How Kubernetes Storage Actually Works

The first time I lost data in Kubernetes, it was self-inflicted. I deleted a PersistentVolumeClaim to "clean up" a namespace, and the cloud disk behind it - with the data on it - vanished too. The reclaim policy was Delete, and I didn't know that deleting the claim would delete the actual disk. The data was gone before I understood what a PVC even was.

Storage is where Kubernetes feels least like Kubernetes. Pods are ephemeral by design - that's the whole model - but data isn't supposed to be. The storage subsystem is the bridge between those two worlds, and it has more sharp edges than any other part of the platform.
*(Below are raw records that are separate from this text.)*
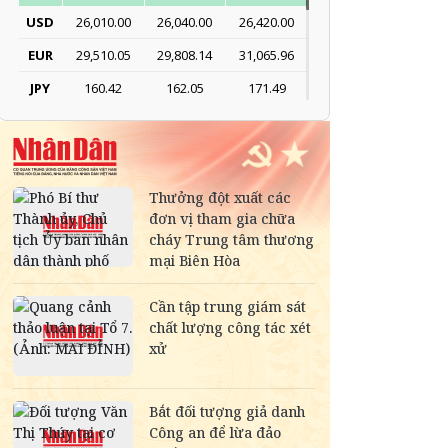
USD
26,010.00
26,040.00
26,420.00
EUR
29,510.05
29,808.14
31,065.96
JPY
160.42
162.05
171.49
CNY
3,788.45
3,826.71
3,949.28
KRW
15.93
17.70
19.20
SGD
19,929.20
20,130.51
20,816.88
DKK
-
3,977.16
4,129.26
THB
699.53
777.26
810.22
SEK
-
2,709.10
2,823.98
SAR
-
6,944.19
7,243.07
RUB
-
307.79
340.71
NOK
-
2,696.08
2,810.41
MYR
-
6,349.52
6,487.68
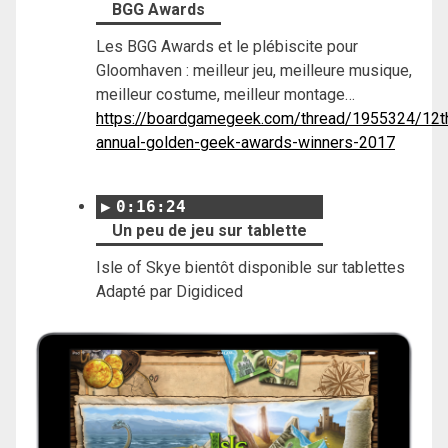
BGG Awards
Les BGG Awards et le plébiscite pour
Gloomhaven : meilleur jeu, meilleure musique,
meilleur costume, meilleur montage…
https://boardgamegeek.com/thread/1955324/12t
annual-golden-geek-awards-winners-2017
0:16:24
Un peu de jeu sur tablette
Isle of Skye bientôt disponible sur tablettes
Adapté par Digidiced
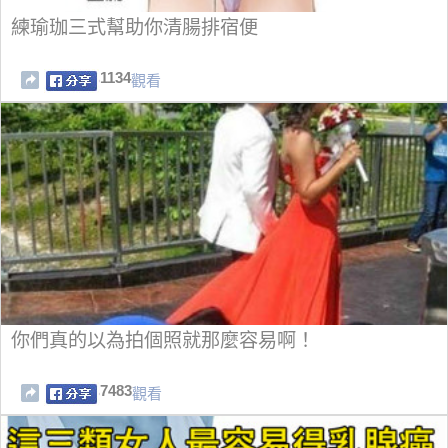
練瑜珈三式幫助你清腸排宿便
1134
觀看
你們真的以為拍個照就那麼容易啊！
7483
觀看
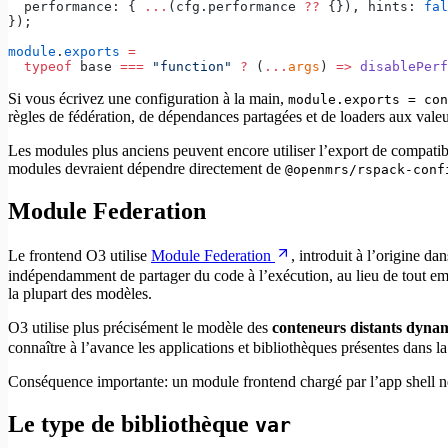
  performance: { 
...
(cfg.performance 
??
 {}), hints: 
fal
});
module
.
exports
 =
  typeof
 base 
===
 "function"
 ?
 (
...
args
) 
=>
 disablePerf
Si vous écrivez une configuration à la main,
module.exports = con
règles de fédération, de dépendances partagées et de loaders aux valeu
Les modules plus anciens peuvent encore utiliser l’export de compatib
modules devraient dépendre directement de
@openmrs/rspack-conf
Module Federation
Le frontend O3 utilise
Module Federation
, introduit à l’origine 
indépendamment de partager du code à l’exécution, au lieu de tout e
la plupart des modèles.
O3 utilise plus précisément le modèle des
conteneurs distants dyna
connaître à l’avance les applications et bibliothèques présentes dans l
Conséquence importante: un module frontend chargé par l’app shell ne
Le type de bibliothèque
var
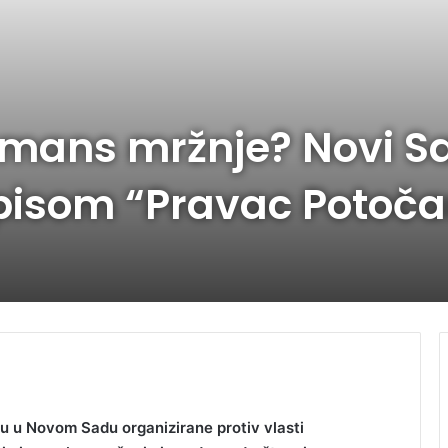
ormans mržnje? Novi S
pisom “Pravac Potoča
u u Novom Sadu organizirane protiv vlasti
This post is how the pieces fit, and the gotchas that cost me data and uptime.

1. The Problem: Pod Storage Is Ephemeral

A container's filesystem lives and dies with the container. Restart the pod and anything written to its local filesystem is gone. Even emptyDir, the simplest volume, only lasts as long as the pod - delete the pod and it's wiped.

That's fine for stateless apps, but a database needs its data to outlive any individual pod. The entire storage stack exists to solve one problem:

Pods are disposable; data can't be. Persistent storage has to have a lifecycle independent of the pod that uses it.

Everything below is how Kubernetes decouples a volume's life from a pod's.

2. PersistentVolume and PersistentVolumeClaim

Kubernetes splits storage into two objects, and the split confused me until I saw it as supply and demand:

PersistentVolume (PV)
A piece of actual storage in the cluster - a cloud disk, an NFS share - with its own lifecycle, independent of any pod. Think of it as the supply.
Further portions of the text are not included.